L’anecdote a un parfum de plausibilité. Gide jouait aux échecs, comme en attestent des photographies, et Roussel fréquentait Salieri Tartakover (dont il épongeait, dit-on, les dettes contractées au poker). Le maître évoque la finale de Roussel dont il est question dans Comment j’ai écrit certains de mes livres (le célèbre Mat du fou et du Cavalier) dans son Bréviaire des échecs.
Roussel séjournait effectivement à Palerme en juillet 1933 (il mourra au Grande Albergo et des Palmes dans la nuit du 13 au 14 juillet). Gide connaissait la Sicile en général et Palerme en particulier; L’Immoraliste (1902) en témoigne.
Le journal de Gide ne mentionne pas Roussel. Gide, pourtant, avait lu les Pages choisies d’Impressions d’Afrique et de Locus Solus, comme il l’écrit à Roussel dans une lettre du 13 mai 1925 : « … aussitôt je m’abandonnai, pied perdu, dans le Gulf Stream de votre rêve, jouvence où je n’avais plus que quinze ans. »
Gide effectuera un séjour dans le sud de l’Italie (Naples et Syracuse) au mois de février 1934. Or, le 4 juillet 1933, Gide est à Vittel, si l’on en croit son journal.
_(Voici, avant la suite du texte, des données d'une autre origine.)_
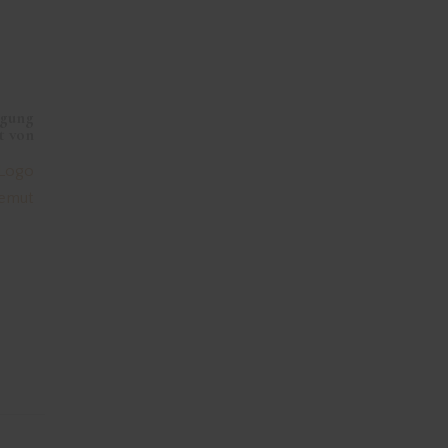
ügung
t von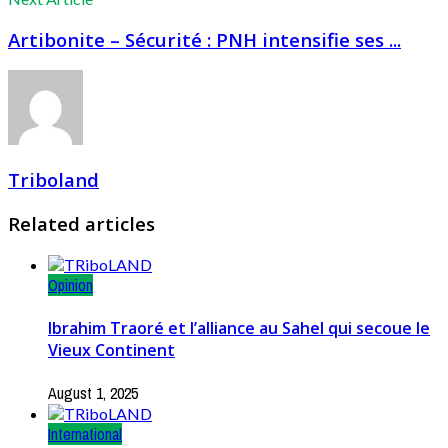
Artibonite – Sécurité : PNH intensifie ses ...
Triboland
Related articles
Opinion
Ibrahim Traoré et l’alliance au Sahel qui secoue le
Vieux Continent
August 1, 2025
International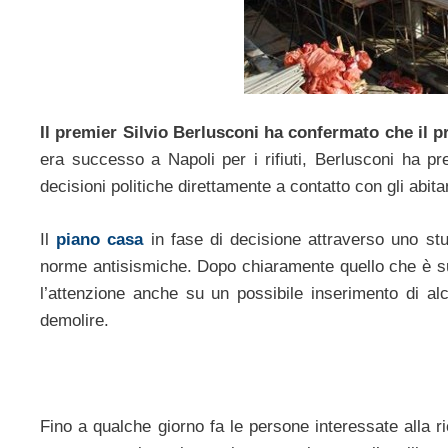
Il premier Silvio Berlusconi ha confermato che il p
era successo a Napoli per i rifiuti, Berlusconi ha pref
decisioni politiche direttamente a contatto con gli abit
Il
piano casa
in fase di decisione attraverso uno stu
norme antisismiche. Dopo chiaramente quello che è suc
l’attenzione anche su un possibile inserimento di al
demolire.
Fino a qualche giorno fa le persone interessate alla 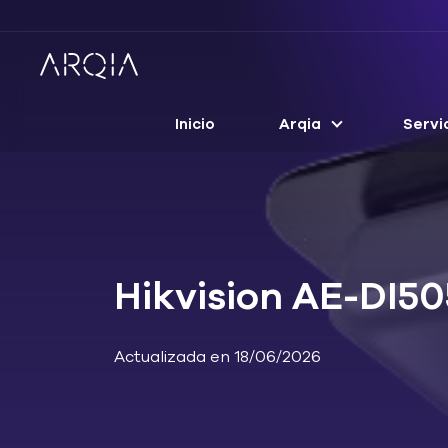
Inicio
Arqia
Servi
Hikvision AE-DI5
Actualizada en 18/06/2026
Dans le Bulletin des Amis d’André Gide (n°61, janvier 1984), Pierre Masson précise que Gide est alors en cure. Employant les moyens de transport d’alors, aurait-il pu s’acheminer et arriver à Palerme trois jours plus tard pour disputer une partie d’échecs avec un écrivain passablement neurasthénique ayant fugué en Sicile sans que l’on sache trop pourquoi ? Le 7 juillet, toujours selon la chronologie établie par Masson, Gide est en tout cas à Paris, contrairement à ce qui est indiqué sur la plaque du vicolo Paternò.
Du côté des biographes de Roussel, François Caradec n’évoque pas la rencontre de Gide et de Roussel à Palerme, pas davantage que Mark Ford. Rien à ma connaissance ne confirme ce fait que tout, au contraire, tendrait à infirmer. Quelque chose a néanmoins pu m’échapper, et je serais très curieux de savoir quoi. Les personnes à l’origine de la plaque commémorative du vicolo Paternò semblent davantage informées. J’espère un jour pouvoir prolonger l’enquête auprès d’elles. La science roussellienne l’exige.